By: Donae Cannon, OTR/L

If someone truly believes a negative thought, trying to convince them of the opposite is not likely to work. Even if the negative evaluation is faulty or based on poor logic, if it‘s their reality, it's not easily argued.

We challenge our thoughts in order to change automatic thinking, but we often get stuck because we try to go too fast. Sometimes we need to bend a negative thought habit before we can break it.

Am I a fast swimmer?

When my oldest child tried swimming on the swim team for the first time, she was slow. Really slow. As in "every other swimmer was out of the pool and the judges were exchanging side-eye" kind of slow. Whether or not she was empirically slow is not actually the point here. The point is, she believed that she was slow.

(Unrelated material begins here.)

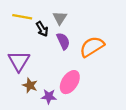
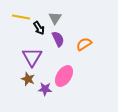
orange semicircle: (92, 47) -> (84, 44), size x0.7
purple triangle: (19, 61) -> (32, 57), moved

After one of those meets, she asked me if she was a fast swimmer. She knew she wasn't, but for some inexplicable reason, she needed me to verbalize it. I responded with a torrent of growth mindset platitudes. I tried to emphasize the positive and did not want to crush her potential swim team dreams. She was completely impervious to my positivity, and eventually, visibly irritated.

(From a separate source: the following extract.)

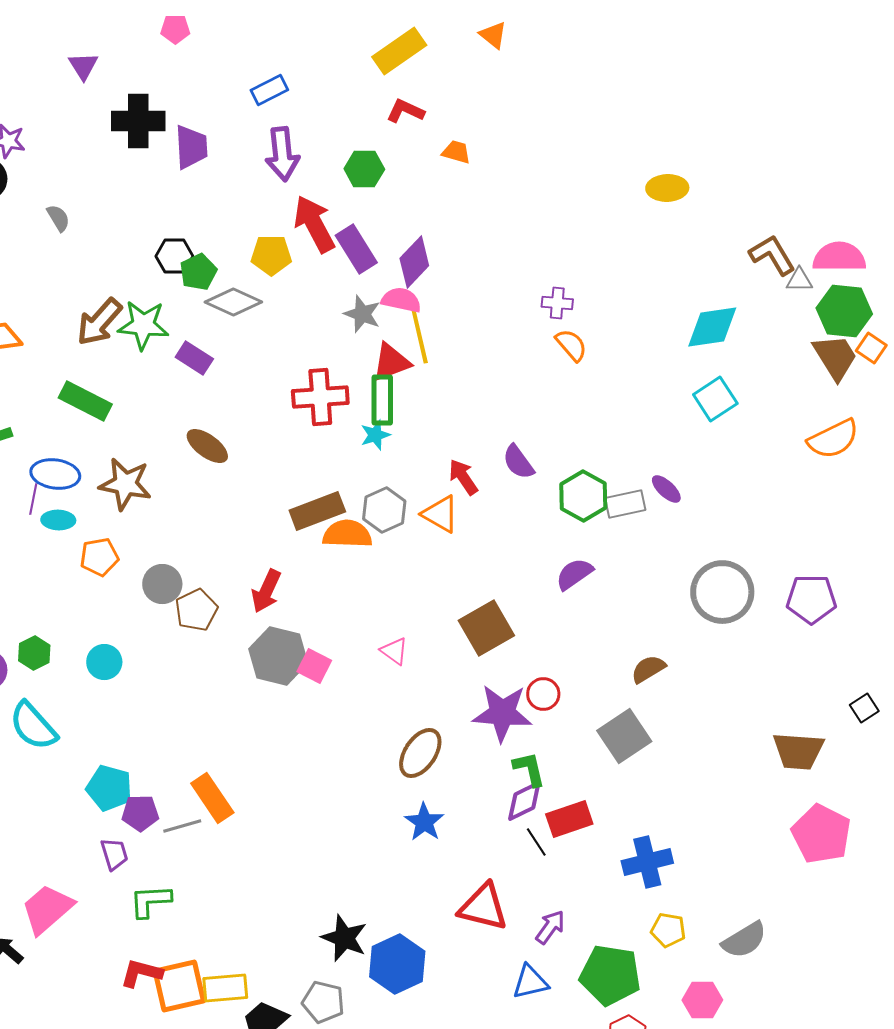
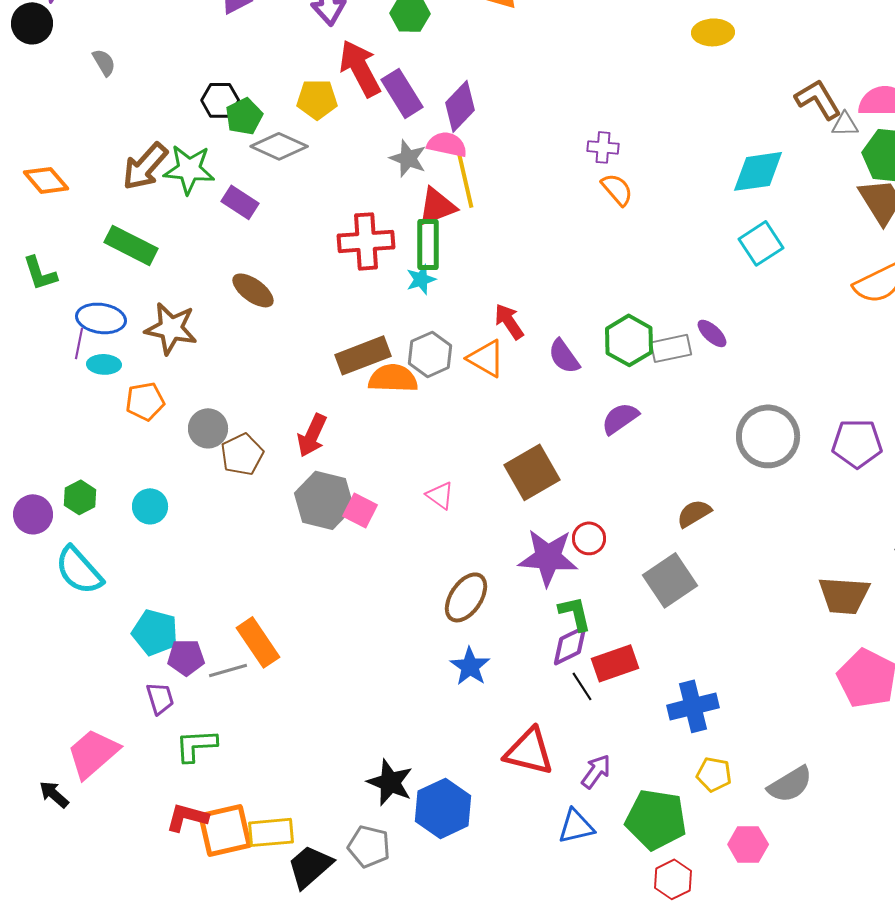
purple semicircle: (518, 462) -> (564, 356), moved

Her response to each of my attempts to spin the positive was an increasingly exasperated, "Yeah, but am I a fast swimmer?" Round and round we went, until I realized she was not going to drop the question until I answered it truthfully.

"Nope. Not fast yet." I finally conceded. She seemed almost relieved when I said it. My daughter didn’t believe she was fast and she wasn't going to buy a story that completely contradicted what she believed to be true.

As it turns out, my daughter had no interest in continuing with her swim career and found no need to be particularly fast to enjoy the water, so there was no urgency to continue to challenge her thoughts on her speed (or her ability to improve it).

But there are times when our negative beliefs do have an impact on our lives and are worth challenging. If these beliefs are deeply held, then progress may simply be creating some flexibility in these thoughts. Our brains (not unlike my swim-challenged 6 year old) are attached to what they perceive is true. We can challenge our negative thoughts by considering a "just enough" change to our already existing thought.

A change like this can give us room to consider a new reality is possible, even if we are not yet 100% convinced. If someone is certain that their upcoming job opportunity will end in failure, suggesting the complete opposite of that belief "You will be a wild success!" is not likely to land.

When challenging a deeply held limiting belief, we may have more success when we bend the perceived reality, but not necessarily break it. Considering a different outcome "I could be average in my new job" might actually allow a shift in your mindset to begin.

The good news is that "bending" creates a cognitive flexibility that tends to have a ripple effect on our thought habits. When we regularly consider other possibilities, even just slightly different ones, we strengthen our ability to challenge the thoughts that no longer serve us.